[Material provided]
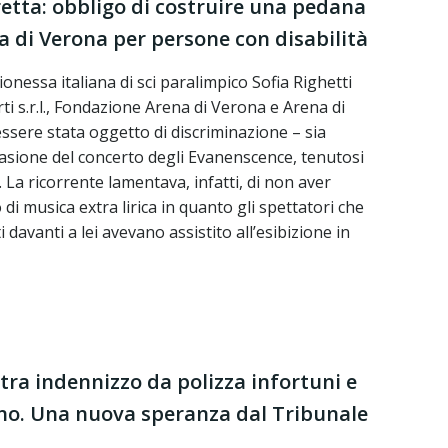
etta: obbligo di costruire una pedana
a di Verona per persone con disabilità
nessa italiana di sci paralimpico Sofia Righetti
ti s.r.l., Fondazione Arena di Verona e Arena di
essere stata oggetto di discriminazione – sia
ccasione del concerto degli Evanenscence, tenutosi
 La ricorrente lamentava, infatti, di non aver
di musica extra lirica in quanto gli spettatori che
i davanti a lei avevano assistito all’esibizione in
 tra indennizzo da polizza infortuni e
no. Una nuova speranza dal Tribunale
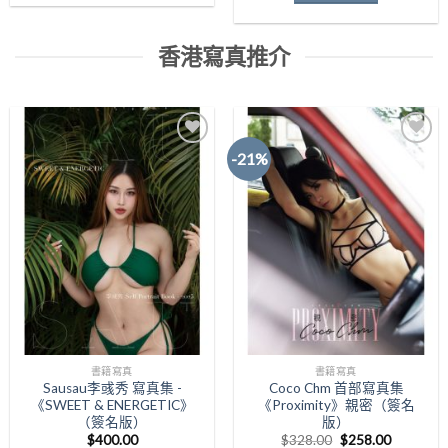
香港寫真推介
-21%
Add to
Add to
Wishlist
Wishlist
書籍寫真
書籍寫真
Sausau李彧秀 寫真集 -
Coco Chm 首部寫真集
《SWEET & ENERGETIC》
《Proximity》親密（簽名
（簽名版）
版）
原
目
$
400.00
$
328.00
$
258.00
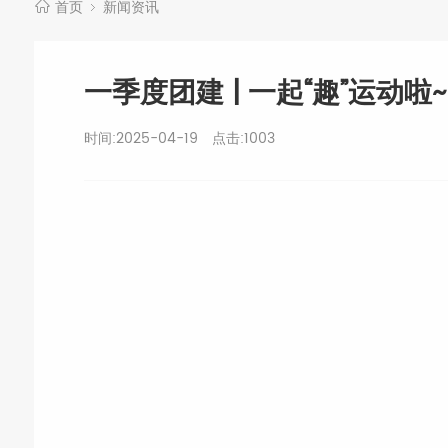
首页
新闻资讯
一季度团建 | 一起“趣”运动啦~
时间:2025-04-19
点击:
1003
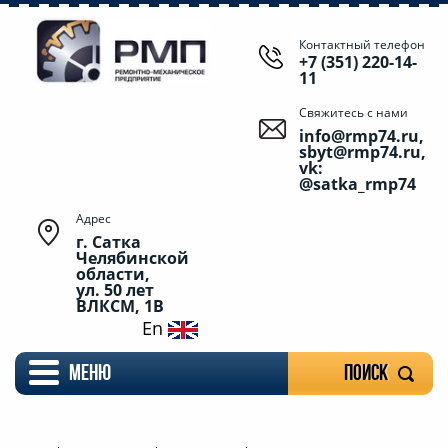
Контактный телефон
+7 (351) 220-14-
11
Свяжитесь с нами
info@rmp74.ru,
sbyt@rmp74.ru,
vk:
@satka_rmp74
Адрес
г. Сатка
Челябинской
области,
ул. 50 лет
ВЛКСМ, 1В
En
меню
Поиск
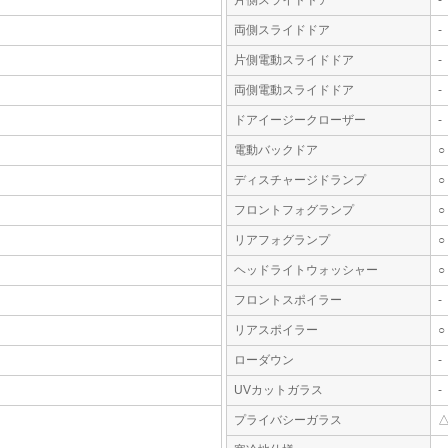
片側スライドドア
-
両側スライドドア
-
片側電動スライドドア
-
両側電動スライドドア
-
ドアイージークローザー
-
電動バックドア
○
ディスチャージドランプ
○
フロントフォグランプ
○
リアフォグランプ
○
ヘッドライトウォッシャー
○
フロントスポイラー
-
リアスポイラー
○
ローダウン
-
UVカットガラス
-
プライバシーガラス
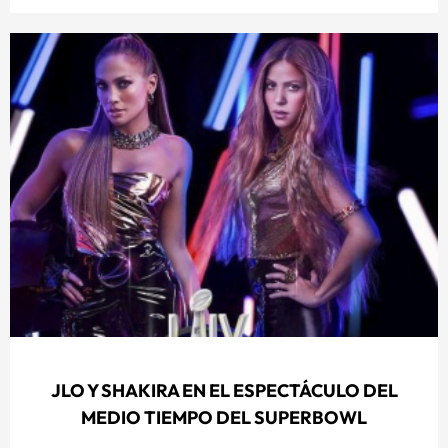
JLO Y SHAKIRA EN EL ESPECTÁCULO DEL
MEDIO TIEMPO DEL SUPERBOWL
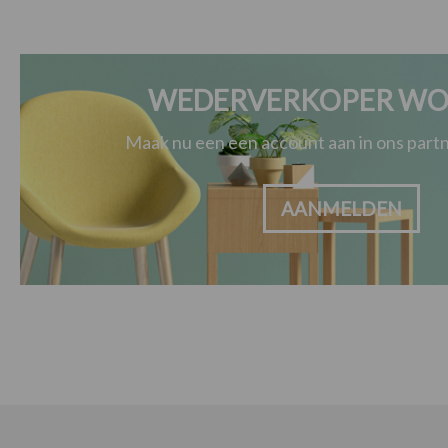
WEDERVERKOPER WO
Maak nu een een account aan in ons par
AANMELDEN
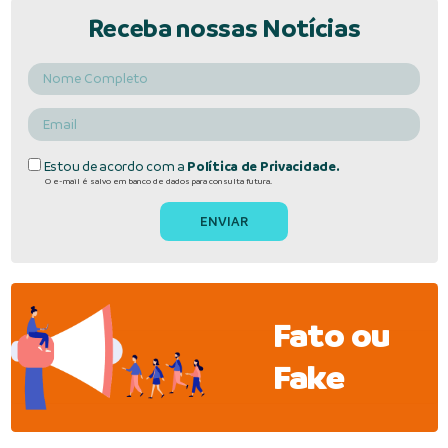
Receba nossas Notícias
Estou de acordo com a
Política de Privacidade.
O e-mail é salvo em banco de dados para consulta futura.
Fato ou
Fake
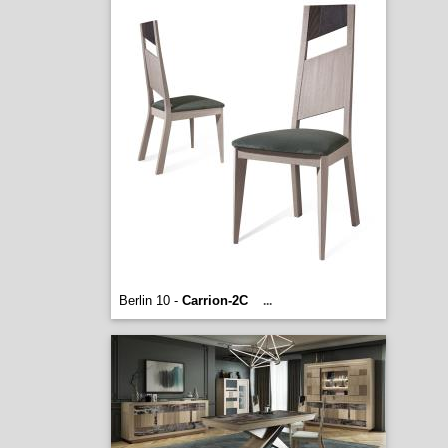
Berlin 10 -
Carrion-2C
...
[/Material provided]
### The problem
Return all of the records above exactly as written. Omit each picture.

### Final answer
etta: obbligo di costruire una pedana
a di Verona per persone con disabilità
nessa italiana di sci paralimpico Sofia Righetti
ti s.r.l., Fondazione Arena di Verona e Arena di
essere stata oggetto di discriminazione – sia
ccasione del concerto degli Evanenscence, tenutosi
 La ricorrente lamentava, infatti, di non aver
di musica extra lirica in quanto gli spettatori che
i davanti a lei avevano assistito all’esibizione in
 tra indennizzo da polizza infortuni e
no. Una nuova speranza dal Tribunale
香港寫真推介
-21%
Add to
Add to
Wishlist
Wishlist
書籍寫真
書籍寫真
Sausau李彧秀 寫真集 -
Coco Chm 首部寫真集
《SWEET & ENERGETIC》
《Proximity》親密（簽名
（簽名版）
版）
原
目
$
400.00
$
328.00
$
258.00
首页
新闻资讯
一季度团建 | 一起“趣”运动啦~
时间:2025-04-19
点击:
1003
Контактный телефон
+7 (351) 220-14-
11
Свяжитесь с нами
info@rmp74.ru,
sbyt@rmp74.ru,
vk:
@satka_rmp74
Адрес
г. Сатка
Челябинской
области,
ул. 50 лет
ВЛКСМ, 1В
En
меню
Поиск
片側スライドドア
-
両側スライドドア
-
片側電動スライドドア
-
両側電動スライドドア
-
ドアイージークローザー
-
電動バックドア
○
ディスチャージドランプ
○
フロントフォグランプ
○
リアフォグランプ
○
ヘッドライトウォッシャー
○
フロントスポイラー
-
リアスポイラー
○
ローダウン
-
UVカットガラス
-
プライバシーガラス
JLO Y SHAKIRA EN EL ESPECTÁCULO DEL
MEDIO TIEMPO DEL SUPERBOWL
WEDERVERKOPER WO
Maak nu een een account aan in ons par
AANMELDEN
Receba nossas Notícias
Estou de acordo com a
Política de Privacidade.
O e-mail é salvo em banco de dados para consulta futura.
Fato ou
Fake
Berlin 10 -
Carrion-2C
...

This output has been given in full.